Transcribed page contents:

*** Block opens ***

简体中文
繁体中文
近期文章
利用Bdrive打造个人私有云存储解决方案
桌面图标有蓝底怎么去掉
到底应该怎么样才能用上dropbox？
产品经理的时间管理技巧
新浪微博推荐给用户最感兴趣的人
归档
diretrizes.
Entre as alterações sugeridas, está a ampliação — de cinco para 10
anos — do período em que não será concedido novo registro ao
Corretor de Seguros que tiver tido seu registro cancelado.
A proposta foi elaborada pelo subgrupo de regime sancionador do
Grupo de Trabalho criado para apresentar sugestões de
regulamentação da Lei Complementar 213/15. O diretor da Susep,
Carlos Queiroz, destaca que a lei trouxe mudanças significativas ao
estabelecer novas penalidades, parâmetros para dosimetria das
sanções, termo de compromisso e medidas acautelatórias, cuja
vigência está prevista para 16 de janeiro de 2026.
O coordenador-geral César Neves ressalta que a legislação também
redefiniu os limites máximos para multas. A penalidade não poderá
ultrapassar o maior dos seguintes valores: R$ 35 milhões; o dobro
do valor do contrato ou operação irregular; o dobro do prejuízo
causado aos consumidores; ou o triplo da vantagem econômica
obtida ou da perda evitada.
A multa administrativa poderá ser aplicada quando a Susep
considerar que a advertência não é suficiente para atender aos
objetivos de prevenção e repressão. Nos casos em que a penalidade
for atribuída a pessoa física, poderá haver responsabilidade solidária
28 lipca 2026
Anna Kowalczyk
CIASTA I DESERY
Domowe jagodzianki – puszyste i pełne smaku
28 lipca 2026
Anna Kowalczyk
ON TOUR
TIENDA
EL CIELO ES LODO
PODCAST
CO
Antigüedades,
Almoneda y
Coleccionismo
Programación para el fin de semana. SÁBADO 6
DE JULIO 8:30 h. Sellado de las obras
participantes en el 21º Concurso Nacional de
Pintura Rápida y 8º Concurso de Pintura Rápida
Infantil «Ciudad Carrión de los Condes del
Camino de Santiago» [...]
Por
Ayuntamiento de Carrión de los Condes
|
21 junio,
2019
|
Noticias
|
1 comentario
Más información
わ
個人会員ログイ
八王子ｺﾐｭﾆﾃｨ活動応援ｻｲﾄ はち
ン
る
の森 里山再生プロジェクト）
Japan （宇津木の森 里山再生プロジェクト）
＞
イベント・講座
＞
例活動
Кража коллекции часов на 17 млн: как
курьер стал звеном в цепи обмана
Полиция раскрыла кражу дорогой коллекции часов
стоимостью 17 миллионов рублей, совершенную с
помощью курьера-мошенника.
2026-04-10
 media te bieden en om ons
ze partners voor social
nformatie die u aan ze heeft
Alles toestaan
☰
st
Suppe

*** Block closes ***
*** Block opens ***

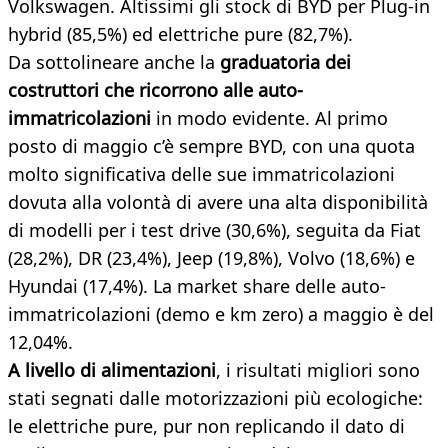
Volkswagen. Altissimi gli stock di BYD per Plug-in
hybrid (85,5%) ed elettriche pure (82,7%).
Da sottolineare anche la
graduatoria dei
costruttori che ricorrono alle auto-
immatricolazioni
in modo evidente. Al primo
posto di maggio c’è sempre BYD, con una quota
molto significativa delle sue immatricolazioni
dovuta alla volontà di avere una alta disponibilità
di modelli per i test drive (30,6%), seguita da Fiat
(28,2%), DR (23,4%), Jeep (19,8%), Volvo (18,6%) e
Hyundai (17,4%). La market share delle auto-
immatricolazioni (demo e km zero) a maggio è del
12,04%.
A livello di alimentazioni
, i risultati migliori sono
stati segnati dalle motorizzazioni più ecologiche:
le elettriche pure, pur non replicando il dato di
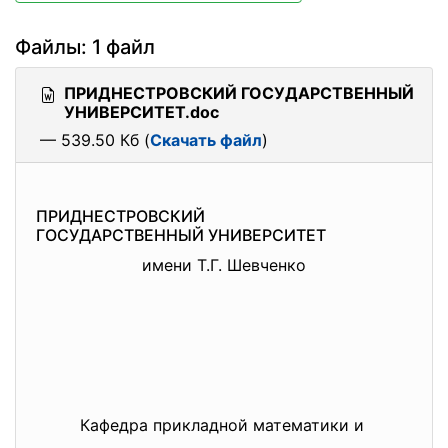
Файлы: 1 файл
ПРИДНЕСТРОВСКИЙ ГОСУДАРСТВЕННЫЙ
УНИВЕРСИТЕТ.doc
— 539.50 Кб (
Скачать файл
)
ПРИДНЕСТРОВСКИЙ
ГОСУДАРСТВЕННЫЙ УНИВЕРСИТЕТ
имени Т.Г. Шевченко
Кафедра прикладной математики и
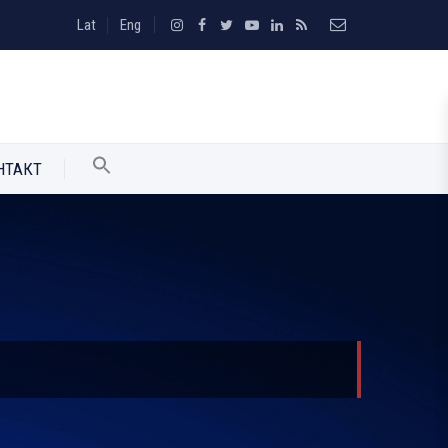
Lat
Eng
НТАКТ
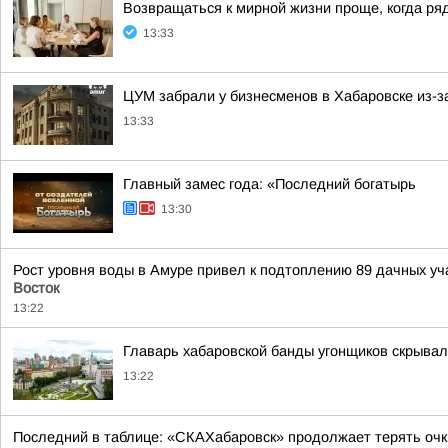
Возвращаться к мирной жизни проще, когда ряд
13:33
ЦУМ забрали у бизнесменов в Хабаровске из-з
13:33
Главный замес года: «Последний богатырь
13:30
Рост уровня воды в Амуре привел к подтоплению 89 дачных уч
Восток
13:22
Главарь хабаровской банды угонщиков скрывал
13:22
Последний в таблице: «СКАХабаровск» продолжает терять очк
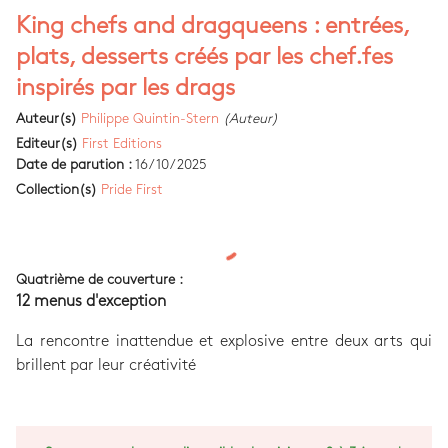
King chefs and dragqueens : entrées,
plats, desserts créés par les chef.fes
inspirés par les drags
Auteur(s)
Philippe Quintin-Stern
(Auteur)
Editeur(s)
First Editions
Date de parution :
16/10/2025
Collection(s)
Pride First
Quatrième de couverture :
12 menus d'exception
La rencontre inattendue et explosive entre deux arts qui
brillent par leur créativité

*** Block closes ***
*** Block opens ***

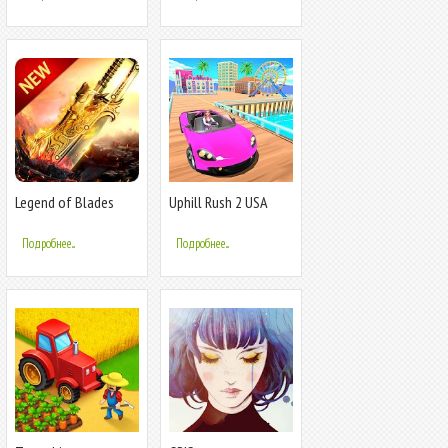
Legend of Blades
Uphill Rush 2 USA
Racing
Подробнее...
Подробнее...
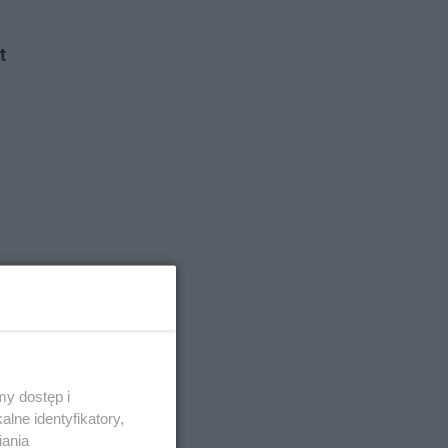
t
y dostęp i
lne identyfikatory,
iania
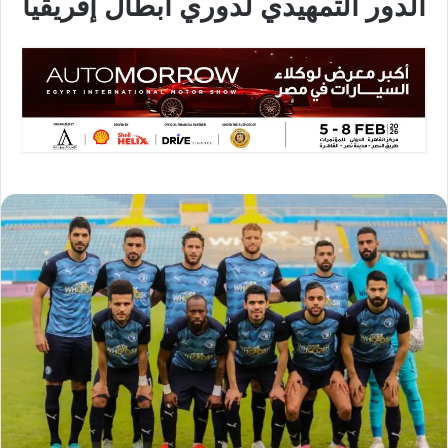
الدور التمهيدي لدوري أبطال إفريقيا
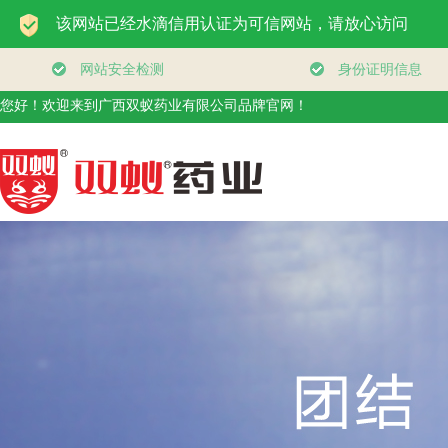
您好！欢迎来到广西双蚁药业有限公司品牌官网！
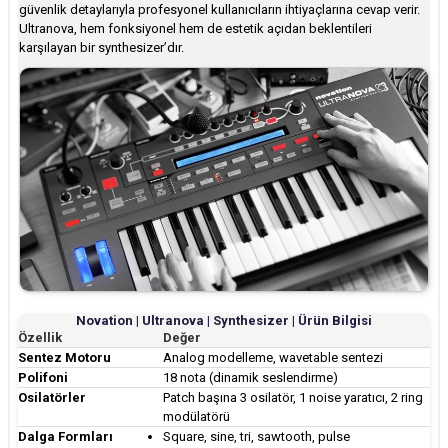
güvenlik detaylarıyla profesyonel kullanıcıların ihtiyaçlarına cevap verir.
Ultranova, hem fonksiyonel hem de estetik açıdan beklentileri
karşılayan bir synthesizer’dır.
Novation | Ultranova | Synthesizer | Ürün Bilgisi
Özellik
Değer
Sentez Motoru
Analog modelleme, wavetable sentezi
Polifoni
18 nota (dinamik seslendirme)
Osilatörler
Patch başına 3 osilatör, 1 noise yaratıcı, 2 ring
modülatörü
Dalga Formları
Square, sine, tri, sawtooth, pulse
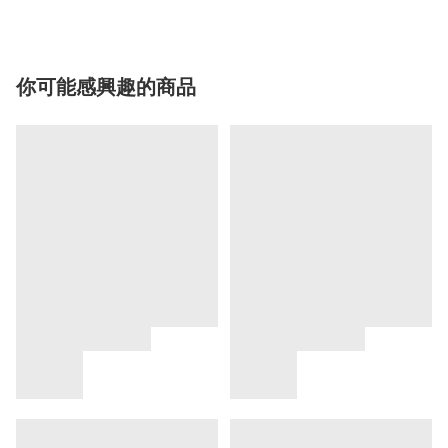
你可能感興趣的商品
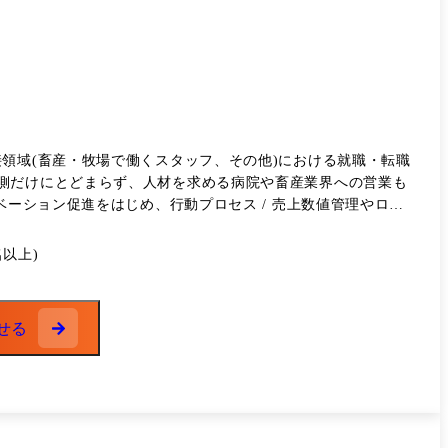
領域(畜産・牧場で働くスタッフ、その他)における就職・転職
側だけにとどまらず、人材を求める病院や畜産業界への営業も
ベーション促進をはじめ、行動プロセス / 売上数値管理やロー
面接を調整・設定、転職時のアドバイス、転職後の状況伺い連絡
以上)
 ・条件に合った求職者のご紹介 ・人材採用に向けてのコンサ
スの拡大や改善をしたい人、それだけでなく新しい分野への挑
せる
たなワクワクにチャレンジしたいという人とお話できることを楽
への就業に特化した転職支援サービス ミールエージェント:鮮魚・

*** Block closes ***

Go to the line above that has "ГОСУДАРСТВЕННЫЙ УНИВЕРСИТЕТ" and copy exactly from there down to the line that has "brillent par leur créativité", both included. Leave the pictures out.

--- Result of the exercise ---
ГОСУДАРСТВЕННЫЙ УНИВЕРСИТЕТ
имени Т.Г. Шевченко
Кафедра прикладной математики и
Lat
Eng
НТАКТ
Возвращаться к мирной жизни проще, когда ряд
13:33
ЦУМ забрали у бизнесменов в Хабаровске из-з
13:33
Главный замес года: «Последний богатырь
13:30
Рост уровня воды в Амуре привел к подтоплению 89 дачных уч
Восток
13:22
Главарь хабаровской банды угонщиков скрывал
13:22
Последний в таблице: «СКАХабаровск» продолжает терять очк
King chefs and dragqueens : entrées,
plats, desserts créés par les chef.fes
inspirés par les drags
Auteur(s)
Philippe Quintin-Stern
(Auteur)
Editeur(s)
First Editions
Date de parution :
16/10/2025
Collection(s)
Pride First
Quatrième de couverture :
12 menus d'exception
La rencontre inattendue et explosive entre deux arts qui
brillent par leur créativité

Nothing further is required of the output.